He's in adjustable-mortgage-rate hell.
He loves his 1970s remodeled tin-roofed home and the Elephant Rock sandstone landmark in the backyard, but his mortgage rate could hit double digits in a year.
"I don't really want to sell it," Sheridan said, "but I'm never, ever, ever paying 12 percent interest."
That's where the 46-year-old land surveyor fears his 8.99 percent mortgage is headed. So, he posted an ad on Craigslist, headlined: "$999,000 Elephant Rock For Sale - House comes with it!"
He admits the price is a bit unrealistic. The appraiser he recently hired told him his spread was worth $285,000, elephant "trunk" included.
"To me it is worth a million dollars," Sheridan said, "but not to the mortgage lender. Like an appraiser said, they care about bedrooms and bathrooms."
The 1,300-square-foot home has one of each.
The El Paso County assessor's 2008 property data puts the market value of the home at $99,072 and the 2.5 acres it sits on at $145,000.
The natural formation resembling the profile of an elephant is near the El Paso County-Douglas County line and is a popular subject for artists. A mobile home park, poker club and children's book bear its namesake, as does Sheridan's business, Elephant Rock Surveying.
The roughly 80-foot-high elephant "head" has eye pits and jutting rocks that form small ears and a wide arch that gives shape to the trunk. Sheridan said much of the rock formation is on his property. The "tail" section, spanning several hundred feet, is on a neighbor's lot.
Other houses in the private, hilly area are in the rock's shadow, and a conservation easement prevents further growth on two sides. It is several miles of curvy road north of Colorado Highway 105 in the northwestern Tri-Lakes region. Below is a panoramic view from Palmer Lake to Pikes Peak.
Sheridan blames himself for the pickle.
He had a fixed rate when he refinanced two years ago to cash in the home's equity to pay off about $25,000 in bills. He said it seemed like a good idea at the time.

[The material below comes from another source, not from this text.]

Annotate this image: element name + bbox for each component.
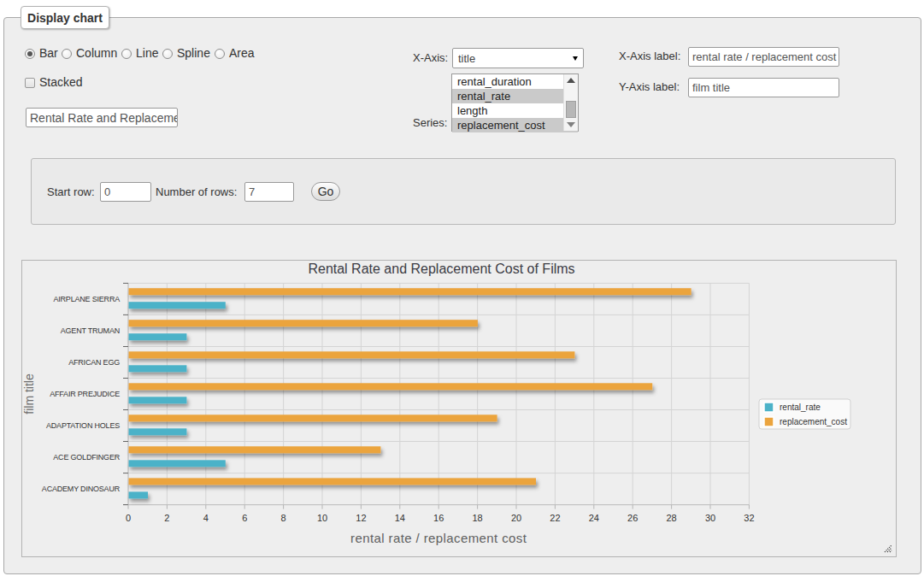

"I was foolish when I signed up for an adjustablerate mortgage, like a lot of other fools," he said. "I did it to myself. I can't blame anybody else."
If he refinances now on the $263,000 balance, he said he'd have to pay a prepayment penalty of about $15,000, which he refuses to pay, even for his sacred elephant.
He was single in 2002 when, after renting the place for several years, he paid $208,000 for the fixerupper. He later married his artist wife, Nikki, under the Elephant Rock arch. They have done extensive landscaping and renovating to the one-story frame home. It has exposed wood and timbers, thick wood floors, stained and leaded glass windows, a bank cashier's cage pantry, jetted tub and Elephant Rock paintings by Nikki. The exterior has a turret, decks and patios.
Other homes in the area are newer, bigger and double the price.
"It's the freak of the neighborhood," Pat Sheridan said of his home.
The rock is the jewel.
"People knock on the door and ask to take pictures," Nikki said. "When I moved here I'd heard about Elephant Rock and would get on the Santa Fe Trail to get a good view of it. I was fascinated by it. Never did I think I'd be living here."
For the painter and gardener, the chorus of songbirds make up for the bears that peep in the windows.
It's a paradise for her geologist husband as well. On the Craigslist ad, he touts the rock and wildlife. "If you scrape the house and start over," he wrote, "I'll understand."
He is hopeful for a buyer, even if he has to come down in price.
"You can't tell me nobody wants this place," he said.
For him, it's a matter of principle, the pride kind, not the money kind.
"I'm not going to be held hostage by a mortgage company that's trying to ride that 8.99 percent until the wheels fall off the wagon next year," he said.